The key point is that before the whistle was blown, an obscure company registered in the tax haven of Jersey was on the verge of acquiring control over all of Jordan’s petroleum supplies.
For more than 50 years, the JPRC has had a government-granted monopoly. Besides running Jordan’s only refinery, it is “the sole provider of all petroleum products for the local market”.
The monopoly was due to end in 2008 and, in the light of that, Jordan began exploring various options. Eventually it was decided to upgrade the existing refinery and increase its capacity, and the government invited tenders from would-be partners in the development programme, estimated to cost more than $2 billion. Some 15 companies initially expressed an interest. In the meantime, JPRC’s monopoly was temporarily extended to December 2009.
Last July, the Jersey-registered Infra Mena made a formal bid to become the JPRC's “strategic partner”. Infra Mena – about which very little is known – is variously described as an “investment company” and an “international consortium”. According to some reports, the consortium is headed the arrested billionaire, Khaled Shaheen, whose SBIG company is itself registered in the financially secretive tax haven of Luxembourg.

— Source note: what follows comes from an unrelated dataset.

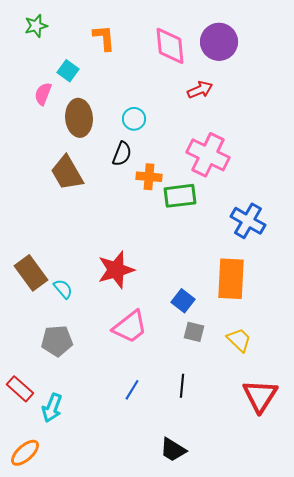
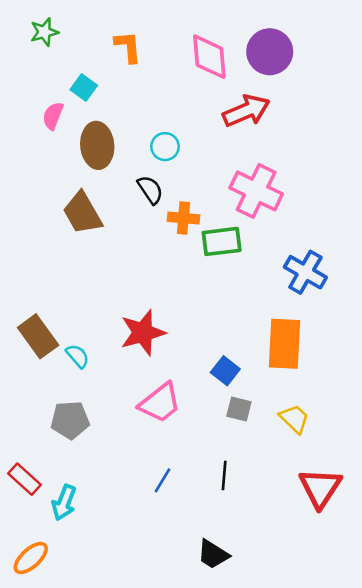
red arrow: (200, 90) -> (246, 111), size x1.5
black semicircle: (122, 154) -> (150, 190), turned -55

Under the proposed deal, Ifra Mena was to inject new share capital into JPRC, giving it control of the company.
This seemed to meet with approval from the Jordanian government and in September the council of ministers agreed to grant JPRC (and Infra Mena) a 15-year extension on the monopoly. This meant that for a relatively modest outlay of around $380 million – and probably borrowed money at that – Infra Mena would gain control of Jordan’s entire petroleum market.
However, objections were raised in parliament and the Jordan Times published an article asking questions about Infra Mena’s suitability for the project. A few days later the paper also published a reply from Ahed Sukhon, who signed himself as “senior vice-president” of Infra Mena. Sukhon has business connections with Khaled Shaheen; in an American court case a few years ago he was described as vice-president of Shaheen’s SBIG company.
Infra Mena’s plans started to unravel in December when the government headed by Nader Dahabi resigned and King Abdullah
appointed Samir Rifai as prime minister in his place. Rifai, whose father and grandfather were previous prime ministers of Jordan, was working as chief executive of the Jordan Dubai Capitalcompany at the time of his appointment.
At Rifai’s first cabinet meeting on December 15, ministers were briefed on the refinery issue and decided to set up a committee “to study the procedures followed in refinery expansion to ensure their soundness and to meet treasury rights”.
According to the government news agency, “The council of ministers also asked the Jordan Petroleum Refinery to suspend all procedures until the committee submits its recommendations.”
Around the same time, JPRC’s board sacked its chairman and director-general.
Posted by Brian Whitaker, 14 March 2010.